From novice to competent crew, by Jo Sutton
When I set off from Portishead on 18th May on Molia with my husband Mark and our friend Tim, I was feeling distinctly nervous. We were heading to Jersey, to visit our daughter, a junior doctor in St Helier, a round trip of 1070 NM.
We had agreed our strategy in advance to address my principal concerns: a wardrobe full of warm clothes, a good supply of anti-seasickness remedies, and plenty of leeway in the schedule.
It was a phenomenal start. The sun came out as the tide and wind swept us past the Holms Islands. We tied up for our first night away in Penarth Marina, had a celebratory beer in the evening sunshine and dinner at The Deck. The sun continued to shine every day for the next 6 weeks!

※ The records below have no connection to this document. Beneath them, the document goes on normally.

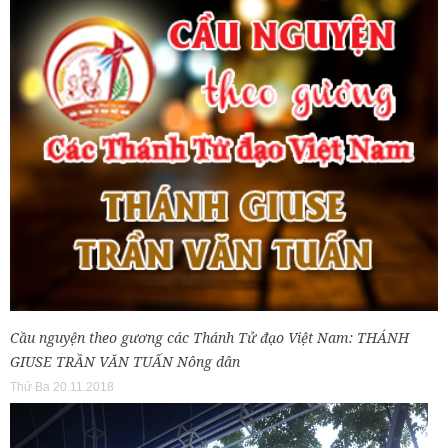
Cầu nguyện theo gương các Thánh Tử đạo Việt Nam: THÁNH
GIUSE TRẦN VĂN TUẤN Nông dân
Thứ Ba 20.11.2018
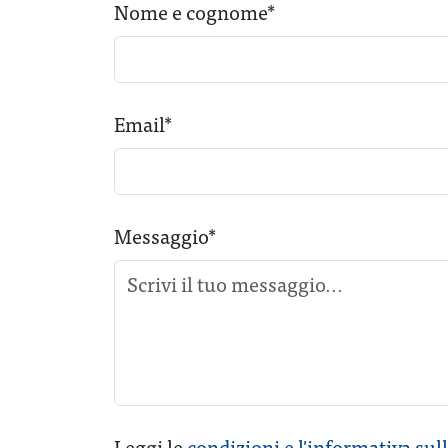
Nome e cognome*
Email*
Messaggio*
Leggi le
condizioni e l'informativa sul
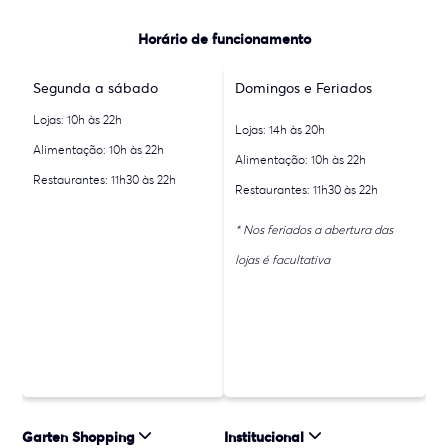
Horário de funcionamento
Segunda a sábado
Domingos e Feriados
Lojas: 10h às 22h
Lojas: 14h às 20h
Alimentação: 10h às 22h
Alimentação: 10h às 22h
Restaurantes: 11h30 às 22h
Restaurantes: 11h30 às 22h
* Nos feriados a abertura das
lojas é facultativa
Garten Shopping
Institucional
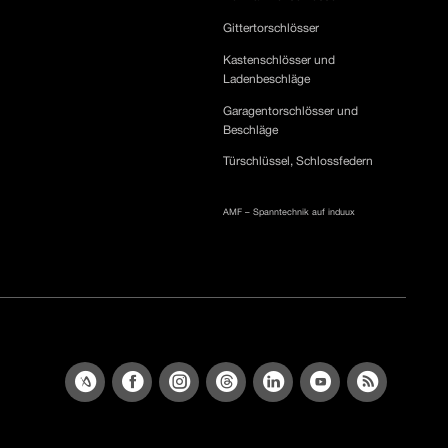
Gittertorschlösser
Kastenschlösser und
Ladenbeschläge
Garagentorschlösser und
Beschläge
Türschlüssel, Schlossfedern
AMF – Spanntechnik auf induux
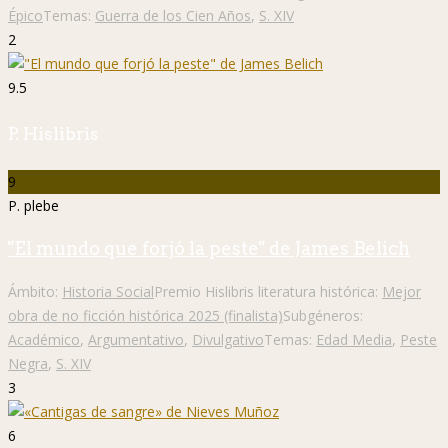
Épico
Temas:
Guerra de los Cien Años
,
S. XIV
2
9.5
P. Hislibris
9
P. plebe
"El mundo que forjó la peste" de James Belich
Ámbito:
Historia Social
Premio Hislibris literatura histórica:
Mejor
obra de no ficción histórica 2025 (finalista)
Subgéneros:
Académico
,
Argumentativo
,
Divulgativo
Temas:
Edad Media
,
Peste
Negra
,
S. XIV
3
6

Tim, left the boat at Padstow. Over the next two weeks, with just the two of us on board, (having already done Nash Point and Hartland Point) we rounded the various other ‘legendary’ headlands: Cape Cornwall, Land’s End, The Lizard, Rame Head, Bolt Head, Start Point, Portland Bill. While I excitedly took photographs of my favourite West Country holiday resorts – unrecognisably small in the distance.
The channel crossing, from Portland to Guernsey, was the leg I had been most nervous about, and in the end proved to be one of the easiest – both because of the lack of wind and our guest crew, an extremely experienced nephew. We motored the last outward stage from St Peter Port to St Helier in a fog, which lifted only as we rounded La Corbiere and we were met on the pontoon outside the harbour by our daughter, thrilled to bits that we had come to visit her by boat.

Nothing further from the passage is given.